As I reflected on these two men, I realized we are all more vulnerable than we want to admit. What I realized as I thought about that morning was that God uses vulnerable people to be real to other vulnerable people. Currently, I am still working through some of the vulnerable places in my own life. I still am working to make a marriage better and stronger. I am still trying to discern where God is leading me in terms of ministry and the future.

Why do we fear vulnerability? We have learned not to stop for the guy on the side of the road, because he MIGHT be a bad person. We cannot afford to be that vulnerable. We have learned not to get involved with the person who has that blank stare on their face, for helping them might take too long. Again we do not want to be that vulnerable. More so, I think we are all a bit afraid and know we are closer to that level of vulnerability than we want to admit. We are one bad night from being drunk on the side of the road. We are one bad day from being lost at the coffee shop. We are one step away from feeling helpless.

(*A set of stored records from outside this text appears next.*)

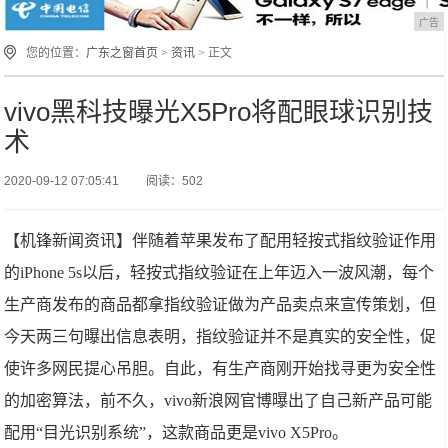
广告
您的位置：
广东之窗首页
>
资讯
> 正文
vivo黑科技曝光X5Pro将配眼球识别技
术
2020-09-12 07:05:41
阅读：502
【机锋新闻资讯】伴随着苹果发布了配用轻按式指纹验证作用
的iPhone 5s以后，轻按式指纹验证在上年迈入一波风潮，每个
生产商发布的商品都拿指纹验证做为产品卖点来宣传策划，但
今天两三句曝出信息表明，指纹验证并不是真实的安全性，促
使许多网民提心吊胆。自此，有生产商刚开始找寻更为安全性
的加密算法，前不久，vivo新浪网官博曝出了自己新产品可能
配用“目光识别系统”，这款商品更是vivo X5Pro。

The truth of the matter is we are not totally vulnerable. This is not because we are strong, but because God is merciful. God is holding us in the palm of that mighty hand. God is tending to us even in the midst of lose and tragedy. Our hope is not that we will never be vulnerable. Our hope is that God will never leave us broken and alone.

Wednesday, March 3, 2010


Fear is an emotion all of us experience from time to time in our lives. Often it is a reasonable or semi-reasonable response of protection. My wife is afraid of snakes, period. I am a hunter, and I am afraid of the business end of a rifle. Both of those fears come from the knowledge of what can happen if a snake bites you or a rifle is discharged (intentionally or unintentionally). Many more fears are based on things that are not reasonable. There is not reason to be afraid of Friday the 13th for example, and still it is a fairly common thing. Fear of open spaces or closed spaces are not reasonable. I know of a little girl that has a diagnosed fear of rain to the point that she cannot go to school if it is raining.

The fears that really control most of us are not the phobias we might have. It is a more guttural fear. We are afraid of what others might think, of how the scenario plays out, of "what if they don't like me." These fears steal from us. Well, I know they steal from me. It is this fear that keeps us from trying the new thing, from taking the steps forward, from being all that God calls us to be.

We even fear our past, that it will come up one day and grab us by the shoestrings and drag us down. But we all have a past. None of us can say we are 100% proud of everything we have done. Tammy had a boss who would say, "It is fine to make a mistake everyday, but let it be a new mistake each day." What he was trying to say was, "Learn from the past and your mistakes so you can do better tomorrow."

But why do we really fear? We cannot control the future. We cannot change the past. The future lies in the hands of God, who will be merciful with us in all things. The past is forgiven, because God loves us through our mistakes, our mishaps, and our sins. Jesus' first words to his disciples after the resurrection were, "Peace be with you." (John 20:19) Peace is the opposite of fear.

What do you fear? Do you trust God enough to not be afraid?